Content starts

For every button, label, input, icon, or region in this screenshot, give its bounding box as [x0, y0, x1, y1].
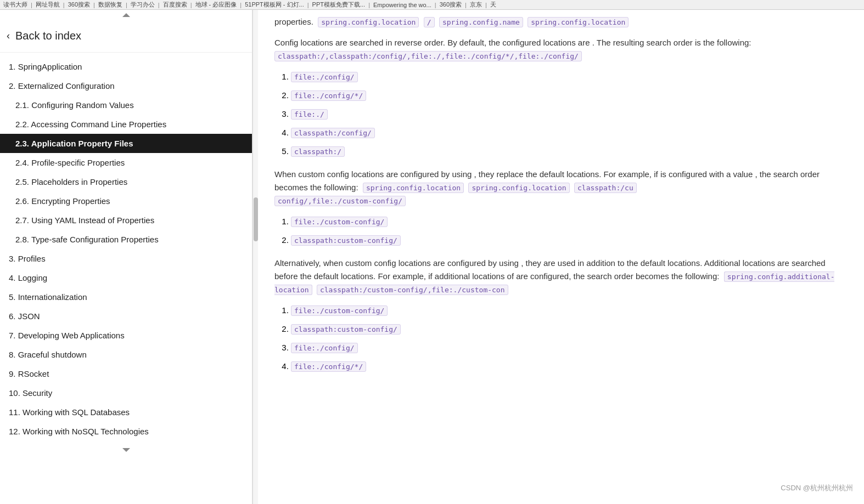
code-spring-config-location-2: spring.config.location — [528, 17, 629, 27]
list-code: classpath:/ — [291, 146, 345, 157]
list-custom-locations: file:./custom-config/classpath:custom-co… — [291, 215, 848, 247]
browser-tab-item: 网址导航 — [36, 1, 60, 9]
svg-marker-0 — [122, 13, 130, 17]
code-spring-config-location-1: spring.config.location — [318, 17, 419, 27]
para-custom-locations: When custom config locations are configu… — [274, 168, 848, 207]
list-item: file:./config/*/ — [291, 360, 848, 373]
list-additional-locations: file:./custom-config/classpath:custom-co… — [291, 304, 848, 373]
para-properties: properties. spring.config.location / spr… — [274, 15, 848, 29]
sidebar-item-s2-1[interactable]: 2.1. Configuring Random Values — [0, 95, 252, 115]
browser-tab-item: 地球 - 必应图像 — [195, 1, 237, 9]
list-code: file:./config/*/ — [291, 361, 366, 372]
code-spring-config-name: spring.config.name — [439, 17, 523, 27]
sidebar-item-s5[interactable]: 5. Internationalization — [0, 287, 252, 307]
sidebar-item-s7[interactable]: 7. Developing Web Applications — [0, 326, 252, 345]
back-arrow-icon: ‹ — [7, 30, 10, 42]
sidebar-item-s2-8[interactable]: 2.8. Type-safe Configuration Properties — [0, 230, 252, 249]
list-code: file:./config/ — [291, 343, 358, 353]
list-item: file:./config/ — [291, 341, 848, 354]
sidebar-item-s10[interactable]: 10. Security — [0, 383, 252, 403]
list-code: file:./custom-config/ — [291, 217, 388, 227]
sidebar-item-s3[interactable]: 3. Profiles — [0, 249, 252, 268]
sidebar-item-s12[interactable]: 12. Working with NoSQL Technologies — [0, 422, 252, 441]
browser-tab-item: 51PPT模板网 - 幻灯... — [245, 1, 304, 9]
browser-tab-item: 读书大师 — [3, 1, 27, 9]
scroll-up-indicator[interactable] — [0, 10, 252, 20]
list-code: file:./config/ — [291, 72, 358, 82]
code-spring-config-location-3: spring.config.location — [363, 183, 464, 193]
code-spring-config-location-4: spring.config.location — [468, 183, 569, 193]
browser-tab-item: 360搜索 — [440, 1, 462, 9]
para-config-locations: Config locations are searched in reverse… — [274, 36, 848, 63]
sidebar-back-button[interactable]: ‹ Back to index — [0, 20, 252, 53]
sidebar-item-s2-5[interactable]: 2.5. Placeholders in Properties — [0, 172, 252, 191]
list-item: file:./custom-config/ — [291, 304, 848, 317]
list-item: file:./config/*/ — [291, 89, 848, 102]
sidebar-item-s2-3[interactable]: 2.3. Application Property Files — [0, 134, 252, 153]
list-code: file:./ — [291, 109, 328, 120]
browser-tab-item: 百度搜索 — [163, 1, 187, 9]
sidebar-item-s2-7[interactable]: 2.7. Using YAML Instead of Properties — [0, 211, 252, 230]
browser-tab-item: PPT模板免费下载... — [312, 1, 366, 9]
main-content: properties. spring.config.location / spr… — [274, 15, 848, 373]
watermark: CSDN @杭州杭州杭州 — [781, 483, 853, 493]
list-item: classpath:custom-config/ — [291, 322, 848, 336]
sidebar-item-s2-4[interactable]: 2.4. Profile-specific Properties — [0, 153, 252, 172]
browser-tab-item: Empowering the wo... — [373, 2, 431, 8]
browser-tab-item: 数据恢复 — [98, 1, 122, 9]
sidebar-item-s4[interactable]: 4. Logging — [0, 268, 252, 287]
scrollbar-thumb[interactable] — [254, 197, 258, 241]
list-item: file:./custom-config/ — [291, 215, 848, 228]
list-item: file:./ — [291, 107, 848, 121]
list-item: classpath:custom-config/ — [291, 234, 848, 247]
svg-marker-1 — [122, 448, 130, 452]
list-code: file:./config/*/ — [291, 90, 366, 101]
list-code: classpath:custom-config/ — [291, 324, 401, 335]
list-item: classpath:/config/ — [291, 126, 848, 139]
browser-tab-item: 京东 — [470, 1, 482, 9]
list-item: classpath:/ — [291, 145, 848, 158]
scroll-down-indicator[interactable] — [0, 445, 252, 455]
code-slash: / — [424, 17, 435, 27]
sidebar-item-s9[interactable]: 9. RSocket — [0, 364, 252, 383]
sidebar-scrollbar[interactable] — [253, 10, 258, 504]
sidebar-item-s2-2[interactable]: 2.2. Accessing Command Line Properties — [0, 115, 252, 134]
list-code: file:./custom-config/ — [291, 305, 388, 316]
browser-tab-item: 学习办公 — [131, 1, 155, 9]
sidebar-item-s2-6[interactable]: 2.6. Encrypting Properties — [0, 191, 252, 211]
list-code: classpath:/config/ — [291, 128, 375, 138]
list-code: classpath:custom-config/ — [291, 235, 401, 246]
sidebar-item-s6[interactable]: 6. JSON — [0, 307, 252, 326]
code-config-file-custom: config/,file:./custom-config/ — [274, 196, 406, 206]
code-classpath-list: classpath:/,classpath:/config/,file:./,f… — [274, 51, 582, 61]
code-classpath-custom: classpath:/cu — [574, 183, 637, 193]
sidebar-item-s1[interactable]: 1. SpringApplication — [0, 57, 252, 76]
sidebar-item-s8[interactable]: 8. Graceful shutdown — [0, 345, 252, 364]
browser-tab-item: 360搜索 — [68, 1, 90, 9]
browser-tab-item: 天 — [490, 1, 496, 9]
list-default-locations: file:./config/file:./config/*/file:./cla… — [291, 70, 848, 158]
para-additional-locations: Alternatively, when custom config locati… — [274, 257, 848, 296]
sidebar-item-s11[interactable]: 11. Working with SQL Databases — [0, 403, 252, 422]
sidebar-back-label: Back to index — [15, 30, 81, 42]
list-item: file:./config/ — [291, 70, 848, 83]
code-classpath-custom-file: classpath:/custom-config/,file:./custom-… — [317, 285, 508, 295]
sidebar-item-s2[interactable]: 2. Externalized Configuration — [0, 76, 252, 95]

Content ends

Counting only lines that hold "Working", state how many appear in the records, and give nothing but the number.

Your solution =>
2